May 16, 2017
May 16, 2017
by meg mathis | September 12, 2013 | Food & Drink
When he was curating the cocktail menu at Sepia (123 N. Jefferson St., 312-441-1920), head bartender Griffin Elliott wanted to incorporate a variety of spirits—such as bourbon, gin, and rum—to appeal to different tastes. But it’s the lone vodka-based cocktail, the Jefferson Cooler, that has quickly become the West Loop restaurant’s runaway hit. “It’s very uncommon that people only order one,” says Elliott of the best-selling libation, a refreshing mix of Aylesbury Duck Vodka, rhubarb grapefruit syrup, lemon soda, rhubarb bitters, and mint.
Not every mixologist has shared Elliott’s excitement for vodka—some have gone so far as to remove it from Chicago’s most sophisticated menus—but now the spirit is making a serious comeback. River North’s new J. Rocco Italian Table & Bar (749 N. Clark St., 312-475-0271) celebrates complex flavors via house infusions; mixologist Kristianna Cross is excited about everything from herb-infused vodkas with basil, mint, and rosemary to the pepper-infused vodka in the Cantanzaro cocktail.
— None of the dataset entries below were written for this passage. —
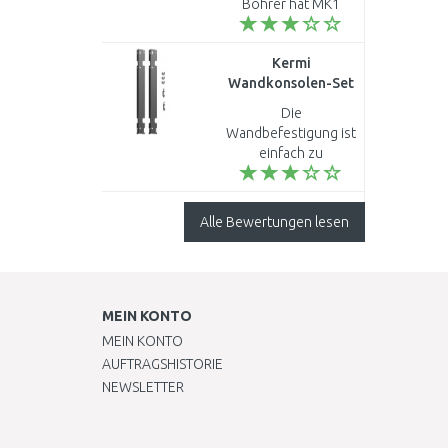
Bohrer hat MK1
(Adapter MK1 auf
MK2 dabei), 16, 18,
Kermi
20 und 22mm haben
Wandkonsolen-Set
MK2 (ohne Adapter)
(lang) Bauhöhe 600
und nur 24, 26, 28..
Die
mm, verzinkt
Wandbefestigung ist
ZB02590013
einfach zu
montieren...
Alle Bewertungen lesen
MEIN KONTO
MEIN KONTO
AUFTRAGSHISTORIE
NEWSLETTER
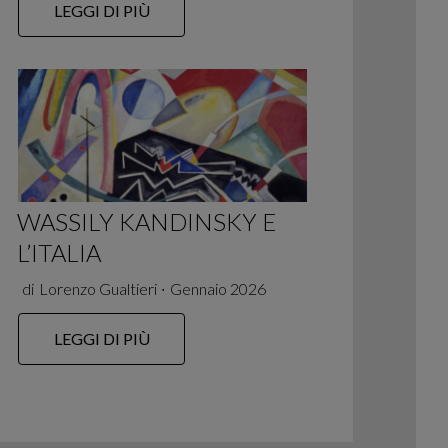
LEGGI DI PIÙ
WASSILY KANDINSKY E
L’ITALIA
di
Lorenzo Gualtieri
∙
Gennaio 2026
LEGGI DI PIÙ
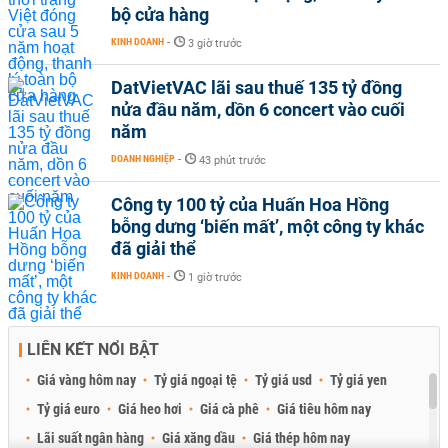
bộ cửa hàng
KINH DOANH
-
3 giờ trước
DatVietVAC lãi sau thuế 135 tỷ đồng
nửa đầu năm, dồn 6 concert vào cuối
năm
DOANH NGHIỆP
-
43 phút trước
Công ty 100 tỷ của Huấn Hoa Hồng
bỗng dưng ‘biến mất’, một công ty khác
đã giải thể
KINH DOANH
-
1 giờ trước
LIÊN KẾT NỔI BẬT
Giá vàng hôm nay
Tỷ giá ngoại tệ
Tỷ giá usd
Tỷ giá yen
Tỷ giá euro
Giá heo hơi
Giá cà phê
Giá tiêu hôm nay
Lãi suất ngân hàng
Giá xăng dầu
Giá thép hôm nay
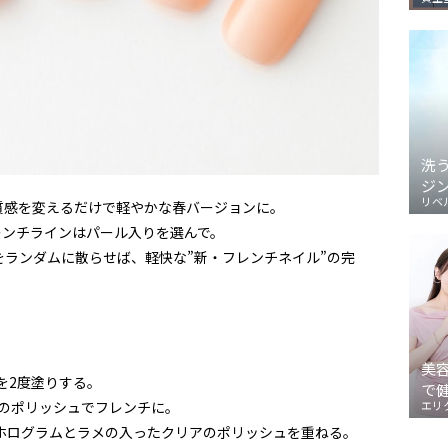
洗
ジ
リベ
質感を変えるだけで軽やかな春バージョンに。
レンチラインはパール入りを選んで。
ランダムに散らせば、軽快な”新・フレンチネイル”の完
美
を
2
度塗りする。
で
のポリッシュでフレンチに。
エリ
ホログラムとラメの入ったクリアのポリッシュを重ねる。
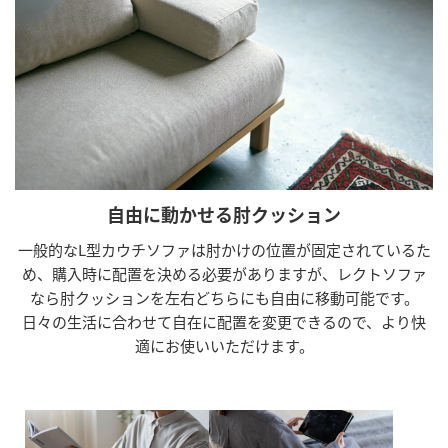
自由に動かせる肘クッション
一般的なL型カウチソファは肘かけの位置が固定されているた
め、購入時に配置を決める必要がありますが、レクトソファ
なら肘クッションを左右どちらにも自由に移動可能です。
日々の生活に合わせて自在に配置を変更できるので、より快
適にお使いいただけます。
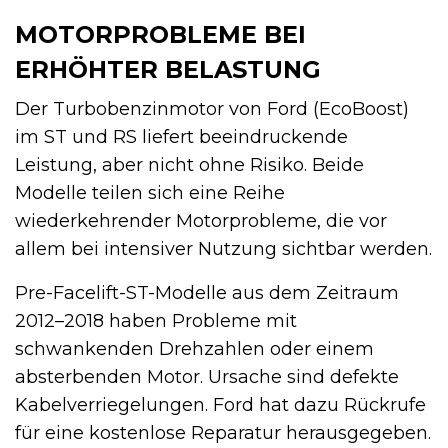
MOTORPROBLEME BEI
ERHÖHTER BELASTUNG
Der Turbobenzinmotor von Ford (EcoBoost)
im ST und RS liefert beeindruckende
Leistung, aber nicht ohne Risiko. Beide
Modelle teilen sich eine Reihe
wiederkehrender Motorprobleme, die vor
allem bei intensiver Nutzung sichtbar werden.
Pre-Facelift-ST-Modelle aus dem Zeitraum
2012–2018 haben Probleme mit
schwankenden Drehzahlen oder einem
absterbenden Motor. Ursache sind defekte
Kabelverriegelungen. Ford hat dazu Rückrufe
für eine kostenlose Reparatur herausgegeben.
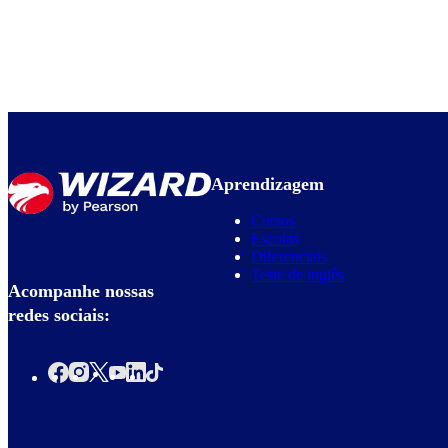
Aprendizagem
Cursos
Escolas
Diferenciais
Teste de inglês
Acompanhe nossas
redes sociais:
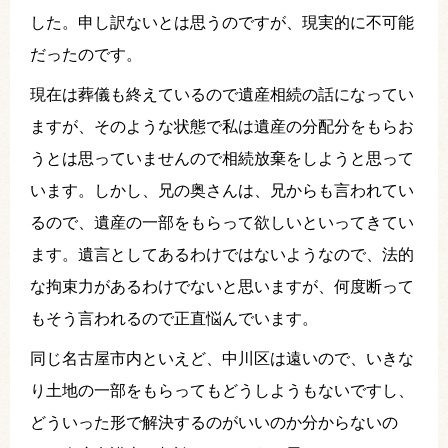
した。申し訳ないとは思うのですが、現実的に不可能
だったのです。
現在は葬儀も終えているので遺産相続の話になってい
ますが、そのような状態で私は遺産の分配分をもらお
うとは思っていませんので相続放棄をしようと思って
います。しかし、兄の奥さんは、兄からも言われてい
るので、遺産の一部をもらって欲しいといってきてい
ます。遺言としてあるわけではないようなので、法的
な拘束力があるわけでないと思いますが、何度断って
もそう言われるので正直悩んでいます。
同じ名古屋市内といえど、中川区は遠いので、いきな
り土地の一部をもらってもどうしようもないですし、
どういった形で解決するのがいいのか分からないの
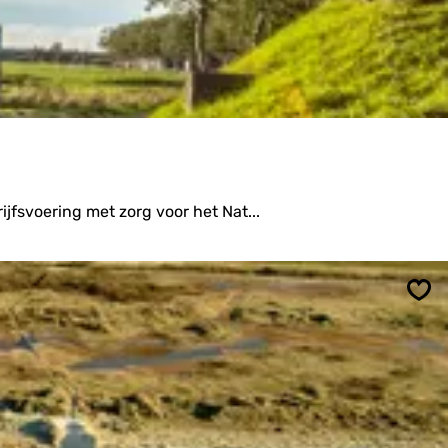
fsvoering met zorg voor het Nat...
Ops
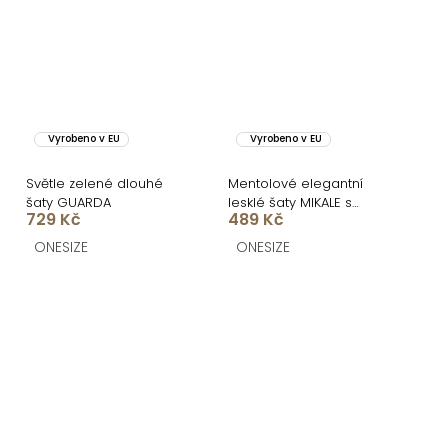
Vyrobeno v EU
Vyrobeno v EU
Světle zelené dlouhé
Mentolové elegantní
šaty GUARDA
lesklé šaty MIKALE s
729 Kč
489 Kč
průstřihy
ONESIZE
ONESIZE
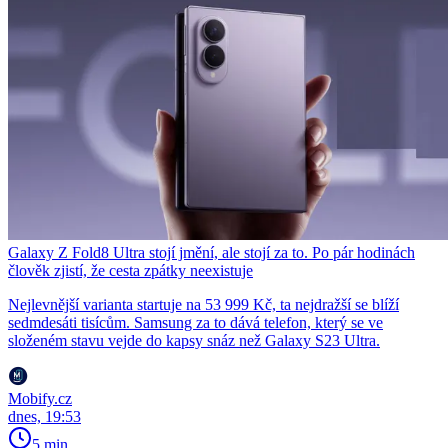
Galaxy Z Fold8 Ultra stojí jmění, ale stojí za to. Po pár hodinách
člověk zjistí, že cesta zpátky neexistuje
Nejlevnější varianta startuje na 53 999 Kč, ta nejdražší se blíží
sedmdesáti tisícům. Samsung za to dává telefon, který se ve
složeném stavu vejde do kapsy snáz než Galaxy S23 Ultra.
Mobify.cz
dnes, 19:53
5 min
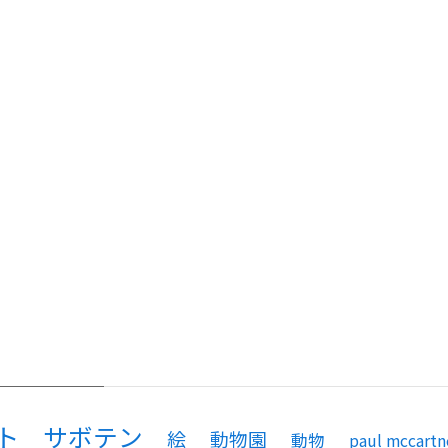
ト
サボテン
絵
動物園
動物
paul mccartn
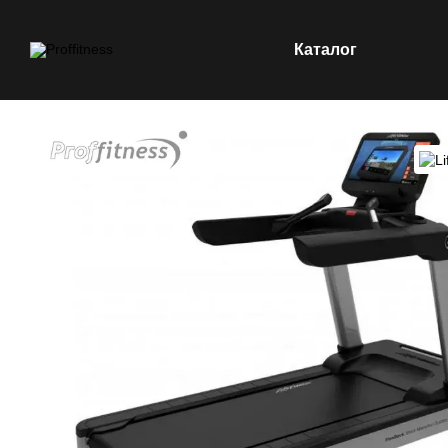
Каталог
Перейти до основного контенту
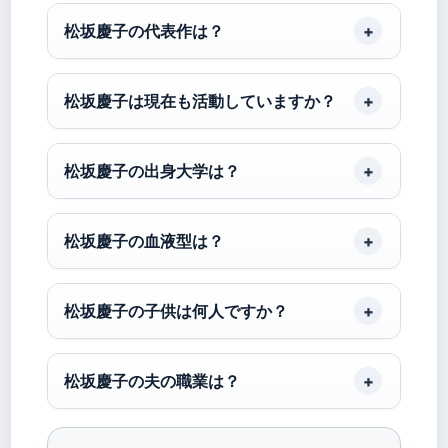
松坂慶子の代表作は？
松坂慶子は現在も活動していますか？
松坂慶子の出身大学は？
松坂慶子の血液型は？
松坂慶子の子供は何人ですか？
松坂慶子の夫の職業は？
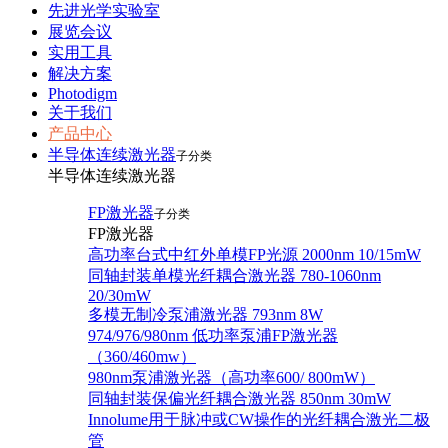
先进光学实验室
展览会议
实用工具
解决方案
Photodigm
关于我们
产品中心
半导体连续激光器
子分类
半导体连续激光器
FP激光器
子分类
FP激光器
高功率台式中红外单模FP光源 2000nm 10/15mW
同轴封装单模光纤耦合激光器 780-1060nm
20/30mW
多模无制冷泵浦激光器 793nm 8W
974/976/980nm 低功率泵浦FP激光器
（360/460mw）
980nm泵浦激光器（高功率600/ 800mW）
同轴封装保偏光纤耦合激光器 850nm 30mW
Innolume用于脉冲或CW操作的光纤耦合激光二极
管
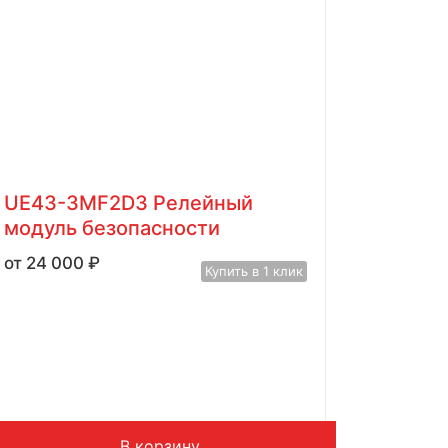
UE43-3MF2D3 Релейный
модуль безопасности
24 000
₽
Купить в 1 клик
В корзину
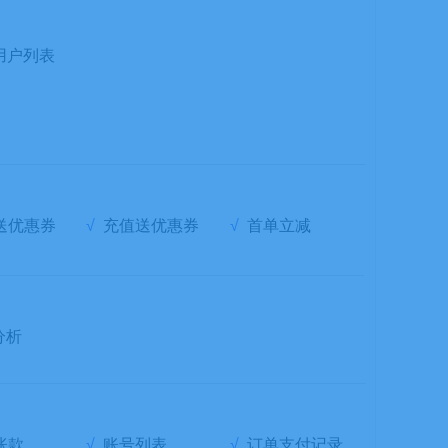
用户列表
送优惠券
√
充值送优惠券
√
首单立减
分析
账款
√
账号列表
√
订单支付记录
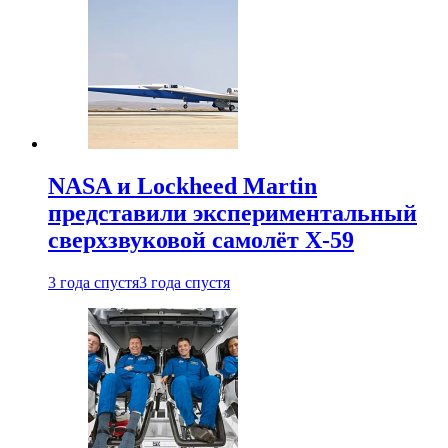
NASA и Lockheed Martin
представили экспериментальный
сверхзвуковой самолёт X-59
3 года спустя
3 года спустя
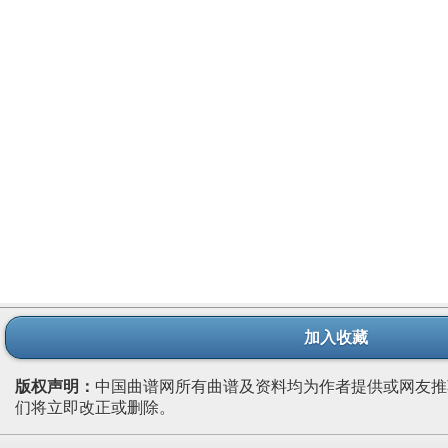
加入收藏
版权声明：
中国曲谱网所有曲谱及资料均为作者提供或网友推
们将立即改正或删除。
Three blocks away on Clark Street, vodka is also having a major moment at Stout Barrel House & Galley, where American craft brand Tito’s Handmade Vodka has accounted for more than 75 percent of total vodka sales. In the last year alone, Stout Barrel House & Galley (642 N. Clark St., 312-475-1390) has sold more than 30,000 Moscow Mules—a mix of vodka, ginger beer, and lime that was invented on the Sunset Strip in 1941 by Smirnoff’s distributor and a Hollywood bar owner. Russian Standard’s cocktail strategy is also led by the Moscow Mule; the brand has sold more than 3,000 sets of copper Moscow Mule mugs since 2012, and overall vodka sales have increased 25 percent over last year.
Vodka is even a key ingredient in the kitchen for Craig Harzewski, the pastry chef at Naha (500 N. Clark St., 312- 321-6242) and Brindille (534 N. Clark St., 312-595-1616), who uses the spirit to make vanilla extract. “I split the vanilla beans, break them up into vodka—Smirnoff is the one I grab—and let it sit on top of my oven,” says Harzewski, who waits four to five weeks before incorporating the vanilla extract into recipes like bread, ice cream, and the cream cheese mousse of Naha’s toasted coconut bar. “Vodka works well,” he says. “It’s endless what you can do with it.”